UN workers clean up after the Israeli raid - AFP
UN workers clean up after the Israeli raid - AFP

Residents of Nur Shams camp in the occupied West Bank are fearful for their future after an Israeli raid this week damaged the UN agency for Palestinian refugees office there.

The 13,000 inhabitants of the camp near the northern city of Tulkarem depend heavily on the United Nations Relief and Works Agency for Palestine Refugees.

UNRWA notably runs two schools, a clinic and sanitation services in Nur Shams.

Stunned refugees watched as workers cleared rubble from around the office, which was almost totally destroyed in an "anti-terrorist" operation on Thursday.

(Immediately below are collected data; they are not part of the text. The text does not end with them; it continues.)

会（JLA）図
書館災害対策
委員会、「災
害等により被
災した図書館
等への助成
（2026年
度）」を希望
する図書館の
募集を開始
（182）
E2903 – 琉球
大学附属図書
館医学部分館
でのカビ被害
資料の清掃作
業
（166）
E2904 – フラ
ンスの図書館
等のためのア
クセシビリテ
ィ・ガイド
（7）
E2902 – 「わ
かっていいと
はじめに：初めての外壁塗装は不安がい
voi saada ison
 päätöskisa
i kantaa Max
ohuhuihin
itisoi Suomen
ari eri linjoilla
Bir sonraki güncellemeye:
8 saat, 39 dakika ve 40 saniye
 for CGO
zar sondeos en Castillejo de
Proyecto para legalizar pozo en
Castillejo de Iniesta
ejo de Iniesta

"For us, it's UNRWA or nothing," Shafiq Ahmad Jad, who runs a phone shop in the camp, told AFP.

"For the refugees... they look to UNRWA as their mother," said Hanadi Jabr Abu Taqa, an agency official in charge of the northern West Bank.

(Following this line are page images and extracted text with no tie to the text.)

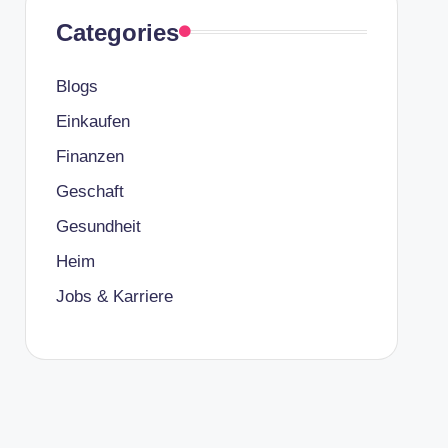
Categories
Blogs
Einkaufen
Finanzen
Geschaft
Gesundheit
Heim
Jobs & Karriere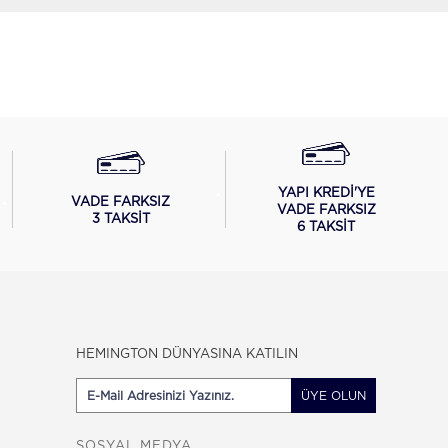
YAPI KREDİ'YE
VADE FARKSIZ
VADE FARKSIZ
3 TAKSİT
6 TAKSİT
HEMINGTON DÜNYASINA KATILIN
ÜYE OLUN
SOSYAL MEDYA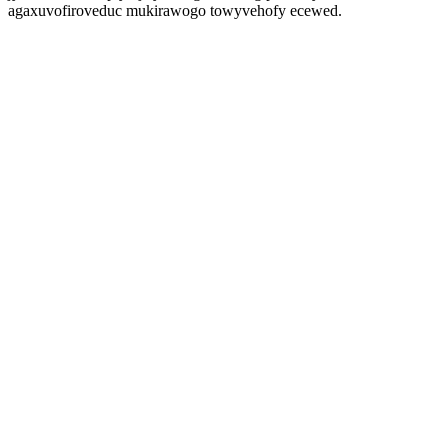
agaxuvofiroveduc mukirawogo towyvehofy ecewed.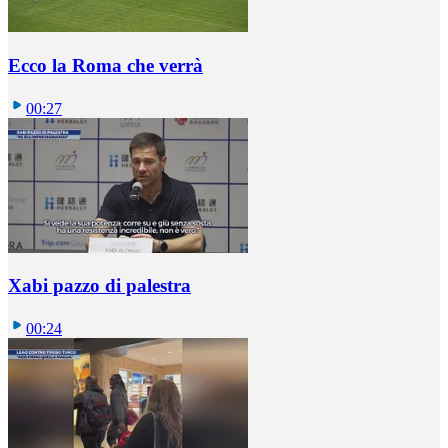
Ecco la Roma che verrà
00:27
Xabi pazzo di palestra
00:24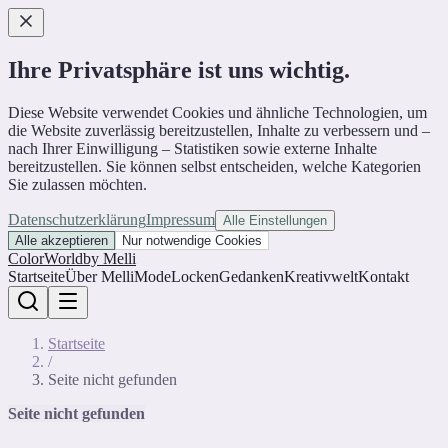
Ihre Privatsphäre ist uns wichtig.
Diese Website verwendet Cookies und ähnliche Technologien, um
die Website zuverlässig bereitzustellen, Inhalte zu verbessern und –
nach Ihrer Einwilligung – Statistiken sowie externe Inhalte
bereitzustellen. Sie können selbst entscheiden, welche Kategorien
Sie zulassen möchten.
Datenschutzerklärung
Impressum
Alle Einstellungen
Alle akzeptieren
Nur notwendige Cookies
ColorWorld
by Melli
Startseite
Über Melli
Mode
Locken
Gedanken
Kreativwelt
Kontakt
Startseite
/
Seite nicht gefunden
Seite nicht gefunden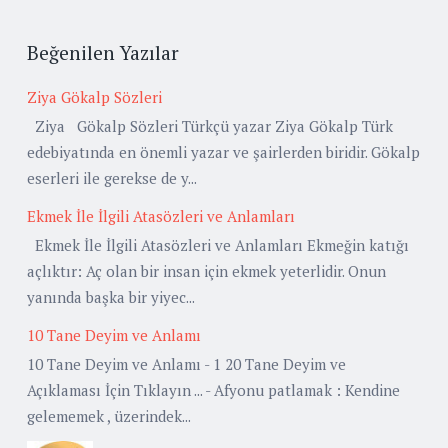
Beğenilen Yazılar
Ziya Gökalp Sözleri
Ziya Gökalp Sözleri Türkçü yazar Ziya Gökalp Türk
edebiyatında en önemli yazar ve şairlerden biridir. Gökalp
eserleri ile gerekse de y...
Ekmek İle İlgili Atasözleri ve Anlamları
Ekmek İle İlgili Atasözleri ve Anlamları Ekmeğin katığı
açlıktır: Aç olan bir insan için ekmek yeterlidir. Onun
yanında başka bir yiyec...
10 Tane Deyim ve Anlamı
10 Tane Deyim ve Anlamı - 1 20 Tane Deyim ve
Açıklaması İçin Tıklayın ... - Afyonu patlamak : Kendine
gelememek , üzerindek...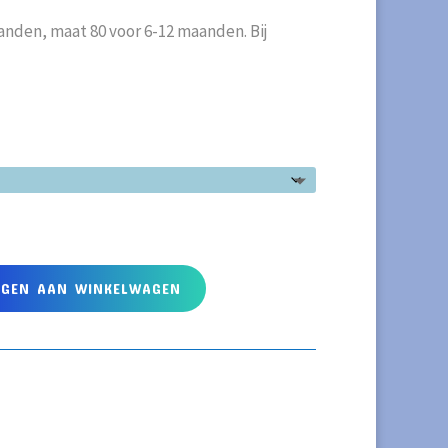
aanden, maat 80 voor 6-12 maanden. Bij
EGEN AAN WINKELWAGEN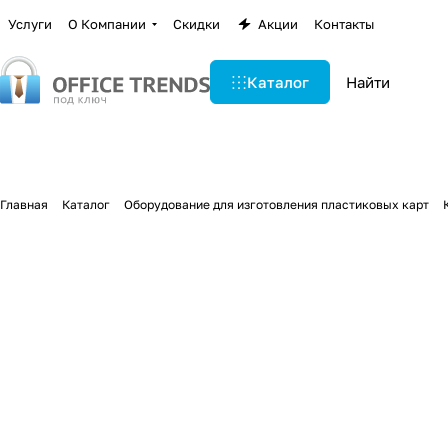
Услуги
О Компании
Скидки
Акции
Контакты
Каталог
Главная
Каталог
Оборудование для изготовления пластиковых карт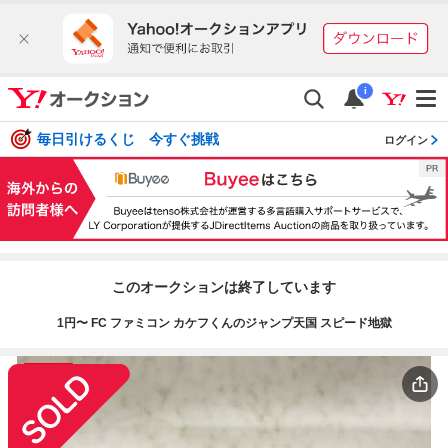
i
毎日引けるくじ 今すぐ挑戦
ログイン
このオークションは終了しています
1円〜 FC ファミコン カケフくんのジャンプ天国 スピード地獄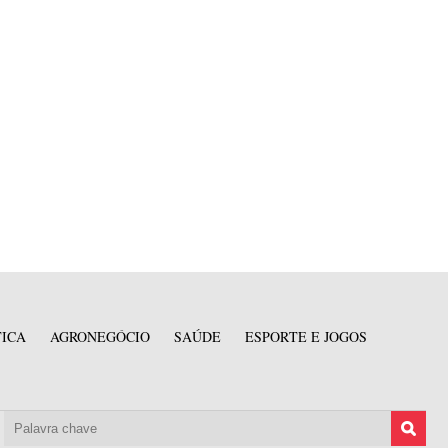
TICA
AGRONEGÓCIO
SAÚDE
ESPORTE E JOGOS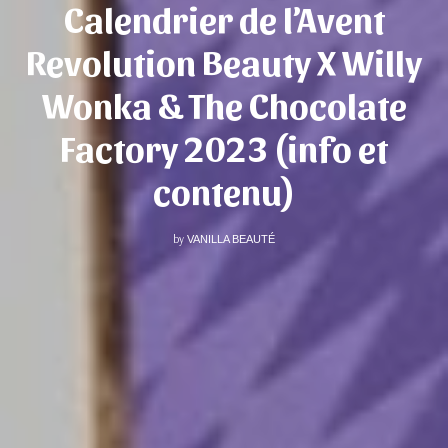
Calendrier de l’Avent
Revolution Beauty X Willy
Wonka & The Chocolate
Factory 2023 (info et
contenu)
by
VANILLA BEAUTÉ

"So imagine if they lost their mother."

UNRWA chief Philippe Lazzarini blamed the destruction on Israeli forces, saying they had "severely damaged" the office.

But the military firmly denied the accusations, telling AFP that the damage was "likely" caused by explosives planted by "terrorists".

The office will have to be relocated, "a significant investment" according to Roland Friedrich, the agency's head in the West Bank.

"The psychological impact, of course, is devastating," he added after speaking to residents on Saturday.

- 'Attack on right of return' -

From his phone shop whose facade was torn off, Jad watched as excavators removed rubble and technicians repaired communications cabling.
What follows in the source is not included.